___ Source information

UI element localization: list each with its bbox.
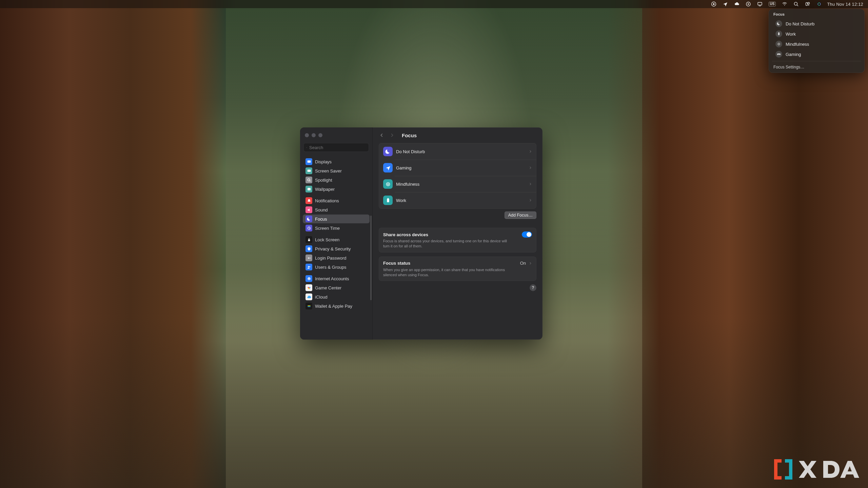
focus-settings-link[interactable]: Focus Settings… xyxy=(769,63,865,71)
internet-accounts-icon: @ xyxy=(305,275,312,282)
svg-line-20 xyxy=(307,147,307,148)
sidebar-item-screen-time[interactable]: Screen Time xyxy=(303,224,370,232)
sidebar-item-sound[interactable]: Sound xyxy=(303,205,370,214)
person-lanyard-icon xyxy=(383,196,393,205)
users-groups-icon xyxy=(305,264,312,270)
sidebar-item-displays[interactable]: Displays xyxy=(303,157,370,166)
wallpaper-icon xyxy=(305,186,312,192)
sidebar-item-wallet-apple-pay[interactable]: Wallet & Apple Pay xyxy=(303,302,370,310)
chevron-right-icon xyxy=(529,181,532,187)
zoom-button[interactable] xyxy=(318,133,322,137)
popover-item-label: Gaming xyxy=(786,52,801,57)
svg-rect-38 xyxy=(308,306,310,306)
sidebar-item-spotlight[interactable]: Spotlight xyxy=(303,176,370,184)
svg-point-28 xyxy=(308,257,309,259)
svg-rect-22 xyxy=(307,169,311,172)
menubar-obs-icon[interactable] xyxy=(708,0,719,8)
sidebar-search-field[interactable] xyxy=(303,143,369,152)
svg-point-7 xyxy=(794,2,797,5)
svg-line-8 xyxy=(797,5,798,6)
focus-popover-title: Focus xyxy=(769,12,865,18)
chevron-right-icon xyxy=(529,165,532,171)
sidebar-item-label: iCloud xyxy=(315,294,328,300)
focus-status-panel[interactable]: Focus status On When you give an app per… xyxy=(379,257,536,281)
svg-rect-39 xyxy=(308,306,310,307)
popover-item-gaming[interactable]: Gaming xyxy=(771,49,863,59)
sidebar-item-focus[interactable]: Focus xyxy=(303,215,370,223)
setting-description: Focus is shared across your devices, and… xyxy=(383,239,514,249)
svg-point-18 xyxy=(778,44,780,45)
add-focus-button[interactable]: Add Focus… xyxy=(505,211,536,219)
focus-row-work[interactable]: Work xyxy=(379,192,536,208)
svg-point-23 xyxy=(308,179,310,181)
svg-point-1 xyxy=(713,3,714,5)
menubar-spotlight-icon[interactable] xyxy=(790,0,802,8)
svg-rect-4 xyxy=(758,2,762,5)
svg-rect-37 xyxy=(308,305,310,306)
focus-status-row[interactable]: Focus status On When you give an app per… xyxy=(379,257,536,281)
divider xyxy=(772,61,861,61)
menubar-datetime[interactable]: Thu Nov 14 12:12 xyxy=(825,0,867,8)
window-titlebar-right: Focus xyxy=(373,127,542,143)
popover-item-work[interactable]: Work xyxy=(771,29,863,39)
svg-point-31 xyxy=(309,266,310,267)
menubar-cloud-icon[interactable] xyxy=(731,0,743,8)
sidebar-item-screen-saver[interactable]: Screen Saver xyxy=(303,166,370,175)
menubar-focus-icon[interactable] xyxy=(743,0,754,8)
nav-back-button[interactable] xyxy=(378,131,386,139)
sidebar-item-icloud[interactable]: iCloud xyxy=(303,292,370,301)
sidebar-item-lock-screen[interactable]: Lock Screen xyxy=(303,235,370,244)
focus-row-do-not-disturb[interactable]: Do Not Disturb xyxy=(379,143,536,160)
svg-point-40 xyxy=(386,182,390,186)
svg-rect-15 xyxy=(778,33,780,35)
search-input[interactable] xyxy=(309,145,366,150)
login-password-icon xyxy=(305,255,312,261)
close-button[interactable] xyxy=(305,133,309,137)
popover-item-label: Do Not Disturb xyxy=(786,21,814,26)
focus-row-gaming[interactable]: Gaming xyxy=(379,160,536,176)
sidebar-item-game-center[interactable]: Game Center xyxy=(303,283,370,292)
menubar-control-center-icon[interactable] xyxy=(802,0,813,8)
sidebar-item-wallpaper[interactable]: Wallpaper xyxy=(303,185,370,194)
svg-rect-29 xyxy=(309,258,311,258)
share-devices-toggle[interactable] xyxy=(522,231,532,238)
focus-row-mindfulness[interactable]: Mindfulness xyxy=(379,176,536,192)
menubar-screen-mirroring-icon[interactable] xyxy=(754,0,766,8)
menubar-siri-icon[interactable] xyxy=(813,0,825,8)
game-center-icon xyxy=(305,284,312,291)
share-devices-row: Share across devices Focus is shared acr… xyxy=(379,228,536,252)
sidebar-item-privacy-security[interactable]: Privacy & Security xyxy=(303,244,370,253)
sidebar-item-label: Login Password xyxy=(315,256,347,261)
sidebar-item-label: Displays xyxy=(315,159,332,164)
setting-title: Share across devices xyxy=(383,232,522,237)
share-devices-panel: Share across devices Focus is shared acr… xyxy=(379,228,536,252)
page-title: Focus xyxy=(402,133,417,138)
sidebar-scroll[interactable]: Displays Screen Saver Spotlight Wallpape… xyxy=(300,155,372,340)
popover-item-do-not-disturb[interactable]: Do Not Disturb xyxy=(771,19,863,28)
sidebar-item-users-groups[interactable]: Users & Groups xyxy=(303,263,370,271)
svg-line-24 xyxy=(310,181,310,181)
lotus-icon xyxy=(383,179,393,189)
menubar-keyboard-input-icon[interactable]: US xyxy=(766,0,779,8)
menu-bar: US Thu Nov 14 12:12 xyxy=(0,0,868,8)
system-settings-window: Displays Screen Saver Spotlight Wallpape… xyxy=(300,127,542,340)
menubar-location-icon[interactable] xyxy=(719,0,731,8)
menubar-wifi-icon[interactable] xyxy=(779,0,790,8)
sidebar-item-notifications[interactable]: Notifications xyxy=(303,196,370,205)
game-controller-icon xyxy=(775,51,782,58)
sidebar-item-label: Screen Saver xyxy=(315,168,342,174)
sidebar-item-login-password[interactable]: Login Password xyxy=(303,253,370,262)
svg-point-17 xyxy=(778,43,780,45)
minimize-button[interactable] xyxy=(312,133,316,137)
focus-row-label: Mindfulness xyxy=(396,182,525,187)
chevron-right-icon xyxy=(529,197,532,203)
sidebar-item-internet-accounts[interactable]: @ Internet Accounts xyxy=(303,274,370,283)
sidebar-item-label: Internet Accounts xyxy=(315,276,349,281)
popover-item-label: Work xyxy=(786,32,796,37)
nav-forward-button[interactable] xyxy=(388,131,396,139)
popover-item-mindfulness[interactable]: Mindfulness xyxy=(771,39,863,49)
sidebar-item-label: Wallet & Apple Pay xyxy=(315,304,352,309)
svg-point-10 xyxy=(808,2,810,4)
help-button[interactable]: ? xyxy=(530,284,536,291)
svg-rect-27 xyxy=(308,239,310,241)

______
___ Source information

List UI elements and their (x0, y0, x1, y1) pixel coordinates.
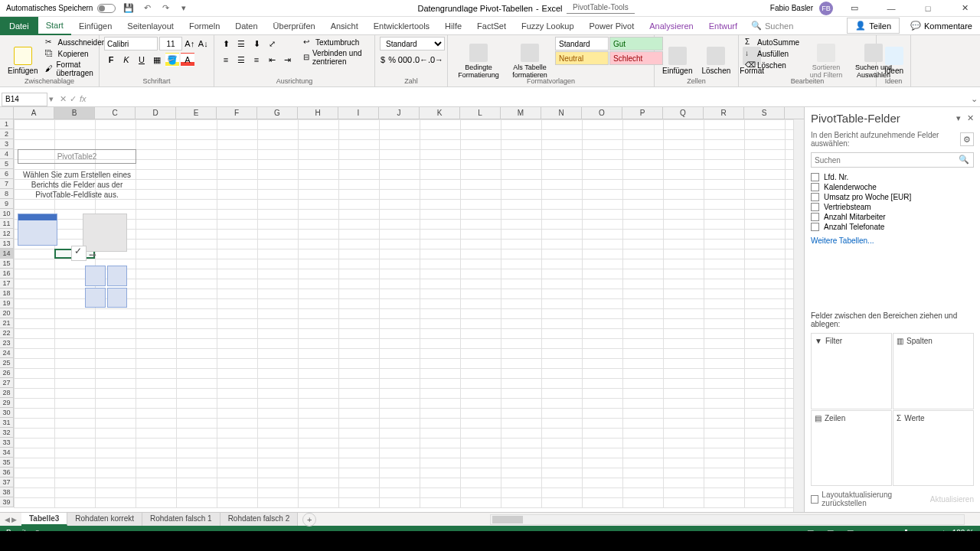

______
___ Source information

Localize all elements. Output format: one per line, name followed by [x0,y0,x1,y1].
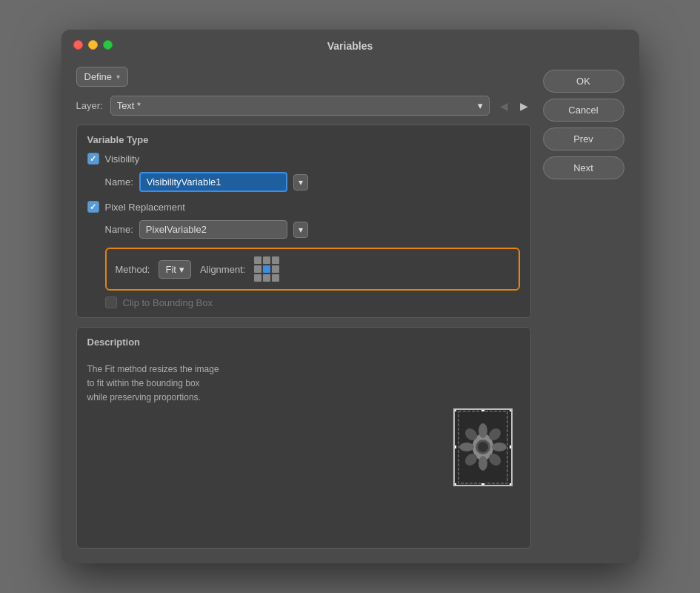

______

- Activity:
Count, and answer with the number only: how many lines of the data include the string "elements"?

- Your solution:
2